KDnuggets Home » News » 2015 » Jul » Opinions, Interviews, Reports » The missing D in Data Science ( 15:n22 )

The missing D in Data Science

Data science is often talked in terms of tools, insights and emerging use cases, but one of its important pillars domain expertise is left out. Find out why you should be concerned about it.

By Debleena Roy (Bridgei2i).

Imagine being inside a child’s brain as she takes her major life decisions. Imagine the feelings of joy, sadness, fear, disgust and anger jostling with each other as she goes through the one of the biggest changes in her life, leaving her home. Imagine taking the Train of Thought over the Imagination Island and creating long-term core memories that define her growing personality traits (I mean) islands.

Well, the imagination just came alive in Disney’s latest movie “Inside Out”. But of course, this is not meant to be a movie review. Or a recommendation. Though, you must see the movie, if you haven’t already. (That’s a subtle hint)

Now imagine, actually, why imagine, you must be doing it today itself!
Just about to take major a decision for your company based on Data Science.

You believe in data with all your heart and in your dreams you quote Sherlock Holmes:

“Data! data! data!” he cried impatiently. “I can’t make bricks without clay.”― Arthur Conan Doyle, The Adventure of the Copper Beeches

So what’s your character you ask in this imagination game? Of course, you are the celebrated hero of today’s world, not the Superhero clad in the dark cloak with superpowers even nursery kids are no longer in awe of but the new superhero with a growing armor of super-powers like Cloud, Big Data, Python, IOT, (the list continues); the much talked about and much in demand, Data Scientist.

Now just imagine, if you could go behind the mind of the data scientist just the same way as Disney went behind the mind of the child in the movie, Inside Out?

What levers would you find?

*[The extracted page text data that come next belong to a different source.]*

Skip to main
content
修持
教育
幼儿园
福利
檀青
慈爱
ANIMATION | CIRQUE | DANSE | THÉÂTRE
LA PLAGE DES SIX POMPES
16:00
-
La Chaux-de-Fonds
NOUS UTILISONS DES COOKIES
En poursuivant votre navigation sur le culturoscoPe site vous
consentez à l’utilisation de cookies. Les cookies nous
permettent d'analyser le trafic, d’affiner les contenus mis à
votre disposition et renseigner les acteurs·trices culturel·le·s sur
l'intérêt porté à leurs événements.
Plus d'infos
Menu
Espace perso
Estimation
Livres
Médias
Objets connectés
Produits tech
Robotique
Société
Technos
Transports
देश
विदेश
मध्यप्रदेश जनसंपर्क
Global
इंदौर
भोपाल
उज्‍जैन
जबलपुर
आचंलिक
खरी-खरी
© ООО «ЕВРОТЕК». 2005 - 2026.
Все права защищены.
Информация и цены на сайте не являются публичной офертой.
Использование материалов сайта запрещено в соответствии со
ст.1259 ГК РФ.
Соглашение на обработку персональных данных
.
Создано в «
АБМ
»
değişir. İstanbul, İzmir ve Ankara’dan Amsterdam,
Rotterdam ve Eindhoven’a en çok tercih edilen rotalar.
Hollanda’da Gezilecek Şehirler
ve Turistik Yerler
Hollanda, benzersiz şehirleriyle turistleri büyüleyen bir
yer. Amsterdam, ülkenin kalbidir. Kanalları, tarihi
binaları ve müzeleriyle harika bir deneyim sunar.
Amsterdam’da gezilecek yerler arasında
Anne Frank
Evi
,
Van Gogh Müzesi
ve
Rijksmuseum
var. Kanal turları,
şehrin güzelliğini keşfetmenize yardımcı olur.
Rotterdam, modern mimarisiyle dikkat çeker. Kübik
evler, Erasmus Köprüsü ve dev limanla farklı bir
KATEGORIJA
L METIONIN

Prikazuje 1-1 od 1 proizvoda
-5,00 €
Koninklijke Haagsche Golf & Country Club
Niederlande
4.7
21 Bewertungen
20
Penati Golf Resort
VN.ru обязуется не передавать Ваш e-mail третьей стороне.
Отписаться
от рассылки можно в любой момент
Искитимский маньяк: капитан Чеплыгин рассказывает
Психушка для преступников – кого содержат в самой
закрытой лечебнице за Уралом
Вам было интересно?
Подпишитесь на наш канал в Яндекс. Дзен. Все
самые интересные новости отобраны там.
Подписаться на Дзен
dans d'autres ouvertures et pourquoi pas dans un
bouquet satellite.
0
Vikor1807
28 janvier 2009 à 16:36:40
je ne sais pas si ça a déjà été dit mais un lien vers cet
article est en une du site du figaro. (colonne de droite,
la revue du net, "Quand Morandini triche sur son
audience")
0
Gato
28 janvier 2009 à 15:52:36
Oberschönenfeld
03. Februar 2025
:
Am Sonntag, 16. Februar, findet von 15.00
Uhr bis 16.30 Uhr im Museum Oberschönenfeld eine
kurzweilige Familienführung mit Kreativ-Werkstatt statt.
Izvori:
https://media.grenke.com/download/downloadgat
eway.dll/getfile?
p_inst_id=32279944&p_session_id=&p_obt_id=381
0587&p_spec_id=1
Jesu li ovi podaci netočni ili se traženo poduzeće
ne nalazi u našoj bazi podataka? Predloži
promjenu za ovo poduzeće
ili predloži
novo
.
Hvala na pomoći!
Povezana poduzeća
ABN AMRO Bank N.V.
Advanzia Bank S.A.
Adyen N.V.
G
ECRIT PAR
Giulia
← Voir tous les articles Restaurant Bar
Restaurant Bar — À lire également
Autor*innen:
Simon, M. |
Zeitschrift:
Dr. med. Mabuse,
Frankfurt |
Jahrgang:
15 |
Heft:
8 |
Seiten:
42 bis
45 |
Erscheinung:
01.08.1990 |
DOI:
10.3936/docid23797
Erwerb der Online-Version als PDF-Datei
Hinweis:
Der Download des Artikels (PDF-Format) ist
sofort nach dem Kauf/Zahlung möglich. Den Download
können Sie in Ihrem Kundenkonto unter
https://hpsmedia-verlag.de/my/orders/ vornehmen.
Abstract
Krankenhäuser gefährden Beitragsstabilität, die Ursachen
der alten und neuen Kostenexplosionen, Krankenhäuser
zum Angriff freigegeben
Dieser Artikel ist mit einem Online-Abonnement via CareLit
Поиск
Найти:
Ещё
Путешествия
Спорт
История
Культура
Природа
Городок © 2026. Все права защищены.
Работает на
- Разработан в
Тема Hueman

Which emotions would jostle with each other as the data scientist would show her super-powers and take the decision that will spell impact and change for her company?

Is it all about data? Or are there other levers that you need to push in order to make sure you reach the right decision? Are anger, fear, sadness, disgust and joy jostling with each other inside her brain as she takes her data-driven decision?

It is here I would like to make my main point.

Data Science is as much about change management as it is about solving business problems.

For data science driven decisions to succeed then, knowing the data is not enough. The missing “D” in Data Science is a word we do not often associate with data science armor or job descriptions.


Drew Conway spoke about it as substantive experience in his Data Science Venn Diagram http://drewconway.com/zia/2013/3/26/the-data-science-venn-diagram.

Dr. Vincent Granville spoke about in Data Science Central and so did other people such as Jeff Heaton and Nathan Brixius. But it still seems to be a seldom voiced and unresolved debate, at best.

My point in this debate is that the best data scientists who can really drive business decisions and navigate the organizations through a culture of change are the ones who are not just data but also domain experts. Let’s look at 2 such far-reaching data-driven change decisions from history:

Florence Nightingale’s famous Coxcomb Chart showing deaths from diseases started with her understanding of the prevailing healthcare domain.

Alan Turing’s war-time breaking of the Enigma code owed its success as much to his reasoning powers as it did to his programming expertise.

The people mentioned may not be the usual data scientists but more fit the pattern of what Gartner is terming as the increasing crowd of “Citizen Data Scientists”.

So what’s going behind the Data Scientists” mind now? Confusion? Joy? Fear? Just like each superhero, each Data Scientist could have her own route to discovering her superpowers whether or not she has the official label and designation. The key point is that Data Scientists who are at this point of time dreaming of the next big “Beer and Diaper” Eureka insights moment, might do well to pause a while in the “Train of Thought” and look for the station called “Domain Central” before they continue their data journey.

Remember this dialogue from the same Mr. Holmes?

sherlock-holmes“‘Is there any point to which you would wish to draw my attention?’

‘To the curious incident of the dog in the night-time.’

‘The dog did nothing in the night-time.’

‘That was the curious incident,’ remarked Sherlock Holmes.'”

Exchange between Inspector Gregory & Sherlock Holmes -Silver Blaze

Which brings home the point about domain in a very curious way. Sherlock Holmes knew his domain. Hence he knew what data mattered and what didn’t. Knowing the domain, helps us create the right hypotheses which data science can help us test and prove or disprove. Without domain understanding, data science could become a long fishing expedition in the ever-increasing data-lake and the Iceberg of Business could start melting long before the changes needed are really implemented.

“The Game is On”. Let’s play this data science game, “Inside Out”. Would love to hear your thoughts on this debate.

Debleena Roy is an Analytics Leader at BRIDGEi2i Analytics Solutions in Bengaluru Area, India, focusing on Financial Services.